(p. A1) Never one to shy away from a fight, Elizabeth Warren had found a new sparring partner. She had only recently started teaching at the University of Texas School of Law, but her colleague Calvin H. Johnson already knew her well enough to brace for a lively exchange as they commuted to work.
Indeed, on this morning in 1981, Ms. Warren again wanted to debate, this time arguing on the side of giant utilities over their customers.
Her position was “savagely anti-consumer,” Mr. Johnson recalled recently, adding that it wasn’t unusual for her to espouse similar pro-business views on technical legal issues.
Then something changed. He calls it Ms. Warren’s “road to Damascus” moment.
“She started flipping — ‘I’m pro-consumer,’” Mr. Johnson said.
That something, as Ms. Warren often tells the story, was her deepening academic research into consumer bankruptcy, its causes, and lenders’ efforts to restrict it. Through the 1980s, the work took her to courthouses across the country. There, she said in a recent interview, she found not only the dusty bankruptcy files she had gone looking for but heart-wrenching scenes she hadn’t imagined — average working Americans, tearful and humiliated, admitting they were failures:
(p. A10) “People dressed in their Sunday best, hands shaking, women clutching a handful of tissues, trying to stay under control. Big beefy men whose faces were red and kept wiping their eyes, who showed up in court to declare themselves losers in the great American game of life.”
. . .
The revelations from her bankruptcy research, by her account, became the seeds of her worldview, laid out in her campaign plans for everything from a new tax on the wealthiest Americans to a breakup of the big technology companies.
. . .
In 1979, Ms. Warren recruited her parents from her native Oklahoma to her home in the Houston suburbs to help babysit her two young children.
Then a professor at the University of Houston, she would be spending several weeks at a luxury resort near Miami, one of 22 law professors selected to study an increasingly popular discipline known as “law and economics.’’ One of its central ideas is that markets perform more efficiently than courts.

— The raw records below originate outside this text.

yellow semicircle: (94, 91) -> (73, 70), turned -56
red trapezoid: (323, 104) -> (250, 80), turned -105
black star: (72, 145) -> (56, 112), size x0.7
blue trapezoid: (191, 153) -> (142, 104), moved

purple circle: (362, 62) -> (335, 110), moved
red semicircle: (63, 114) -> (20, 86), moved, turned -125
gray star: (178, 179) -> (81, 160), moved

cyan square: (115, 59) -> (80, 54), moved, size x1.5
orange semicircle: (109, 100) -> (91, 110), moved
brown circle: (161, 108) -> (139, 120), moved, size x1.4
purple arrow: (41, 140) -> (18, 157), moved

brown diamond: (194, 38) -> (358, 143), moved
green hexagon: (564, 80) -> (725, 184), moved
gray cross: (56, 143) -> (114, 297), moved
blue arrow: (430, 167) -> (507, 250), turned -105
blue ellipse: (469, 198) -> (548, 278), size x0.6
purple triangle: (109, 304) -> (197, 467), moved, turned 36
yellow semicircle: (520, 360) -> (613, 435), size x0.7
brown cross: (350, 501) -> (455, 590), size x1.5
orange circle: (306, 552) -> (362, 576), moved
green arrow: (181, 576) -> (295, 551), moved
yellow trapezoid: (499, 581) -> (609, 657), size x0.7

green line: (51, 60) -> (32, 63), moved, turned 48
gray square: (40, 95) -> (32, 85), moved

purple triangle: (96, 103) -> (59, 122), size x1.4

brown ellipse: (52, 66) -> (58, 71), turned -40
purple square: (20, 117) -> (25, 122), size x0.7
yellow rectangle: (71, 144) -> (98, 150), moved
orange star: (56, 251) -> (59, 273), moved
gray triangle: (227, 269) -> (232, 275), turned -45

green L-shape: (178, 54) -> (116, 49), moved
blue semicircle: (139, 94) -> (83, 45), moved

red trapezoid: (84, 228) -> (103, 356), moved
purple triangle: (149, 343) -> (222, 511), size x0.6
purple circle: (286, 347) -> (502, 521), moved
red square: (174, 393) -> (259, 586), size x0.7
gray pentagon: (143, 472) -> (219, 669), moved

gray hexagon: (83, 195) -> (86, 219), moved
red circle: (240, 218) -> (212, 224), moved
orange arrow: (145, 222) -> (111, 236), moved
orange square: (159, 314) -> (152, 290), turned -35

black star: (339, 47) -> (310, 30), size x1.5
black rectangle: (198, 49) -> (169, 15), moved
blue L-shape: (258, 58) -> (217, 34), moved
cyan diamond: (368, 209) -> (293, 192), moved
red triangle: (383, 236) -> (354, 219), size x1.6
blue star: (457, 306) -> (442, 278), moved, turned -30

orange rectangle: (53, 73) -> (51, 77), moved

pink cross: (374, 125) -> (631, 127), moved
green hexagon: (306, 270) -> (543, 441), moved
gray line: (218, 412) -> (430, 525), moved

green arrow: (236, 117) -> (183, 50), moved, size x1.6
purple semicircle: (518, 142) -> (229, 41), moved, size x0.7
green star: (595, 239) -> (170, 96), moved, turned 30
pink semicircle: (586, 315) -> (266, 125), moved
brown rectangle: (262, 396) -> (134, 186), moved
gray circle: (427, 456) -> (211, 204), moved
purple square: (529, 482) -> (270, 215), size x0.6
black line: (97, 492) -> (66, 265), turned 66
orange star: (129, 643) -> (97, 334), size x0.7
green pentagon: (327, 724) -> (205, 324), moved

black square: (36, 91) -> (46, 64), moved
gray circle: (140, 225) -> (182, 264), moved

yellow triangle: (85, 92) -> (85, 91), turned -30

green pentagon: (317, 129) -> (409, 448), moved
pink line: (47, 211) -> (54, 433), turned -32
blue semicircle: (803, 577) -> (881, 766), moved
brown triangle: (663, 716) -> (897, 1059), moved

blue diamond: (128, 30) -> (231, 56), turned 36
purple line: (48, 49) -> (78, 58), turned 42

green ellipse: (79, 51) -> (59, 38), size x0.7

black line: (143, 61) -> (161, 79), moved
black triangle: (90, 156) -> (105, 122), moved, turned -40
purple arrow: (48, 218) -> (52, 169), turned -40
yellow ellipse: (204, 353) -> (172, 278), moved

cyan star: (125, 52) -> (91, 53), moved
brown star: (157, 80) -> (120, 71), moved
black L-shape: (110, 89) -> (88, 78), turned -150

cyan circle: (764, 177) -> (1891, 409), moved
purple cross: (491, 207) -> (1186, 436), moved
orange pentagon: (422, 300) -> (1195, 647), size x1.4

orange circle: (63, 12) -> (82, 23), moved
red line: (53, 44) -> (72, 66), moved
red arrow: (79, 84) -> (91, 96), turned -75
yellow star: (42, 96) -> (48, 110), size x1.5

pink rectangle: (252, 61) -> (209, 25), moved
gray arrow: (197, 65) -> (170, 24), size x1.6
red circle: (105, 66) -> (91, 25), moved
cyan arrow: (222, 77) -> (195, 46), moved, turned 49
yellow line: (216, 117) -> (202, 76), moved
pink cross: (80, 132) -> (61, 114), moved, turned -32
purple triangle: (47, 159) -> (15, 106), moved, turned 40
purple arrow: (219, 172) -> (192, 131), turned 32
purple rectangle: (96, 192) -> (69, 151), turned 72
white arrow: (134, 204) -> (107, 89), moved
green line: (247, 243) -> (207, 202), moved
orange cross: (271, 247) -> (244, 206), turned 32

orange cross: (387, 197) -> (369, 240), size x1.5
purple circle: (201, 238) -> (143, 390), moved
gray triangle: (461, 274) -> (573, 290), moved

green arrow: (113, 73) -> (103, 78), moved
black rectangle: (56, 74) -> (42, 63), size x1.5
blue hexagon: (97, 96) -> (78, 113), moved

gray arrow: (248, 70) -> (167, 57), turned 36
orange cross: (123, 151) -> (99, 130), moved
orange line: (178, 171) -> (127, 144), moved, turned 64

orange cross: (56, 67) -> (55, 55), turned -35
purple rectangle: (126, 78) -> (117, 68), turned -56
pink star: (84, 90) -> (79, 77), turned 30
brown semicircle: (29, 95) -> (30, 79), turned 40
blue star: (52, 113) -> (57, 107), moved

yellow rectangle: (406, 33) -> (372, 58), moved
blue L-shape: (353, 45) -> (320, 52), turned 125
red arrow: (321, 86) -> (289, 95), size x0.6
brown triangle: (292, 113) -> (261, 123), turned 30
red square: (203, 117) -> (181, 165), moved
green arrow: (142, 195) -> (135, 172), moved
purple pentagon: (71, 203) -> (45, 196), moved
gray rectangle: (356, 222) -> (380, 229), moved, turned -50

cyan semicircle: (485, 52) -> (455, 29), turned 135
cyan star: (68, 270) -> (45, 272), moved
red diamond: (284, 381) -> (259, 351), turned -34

Mr. Johnson, Ms. Warren’s former Texas commuting partner, believes that it was an important influence on her early thinking.
“Before Liz converted, she came to us from the decidedly anti-government side of law and economics,” he said.
The summer retreat was colloquially known as a “Manne camp,” after its organizer, the libertarian legal scholar Henry G. Manne. With financial support from industry and conservative foundations, Mr. Manne had formed a Law and Economics Center at the University of Miami. (He would later move operations to Emory University and then to George Mason University.)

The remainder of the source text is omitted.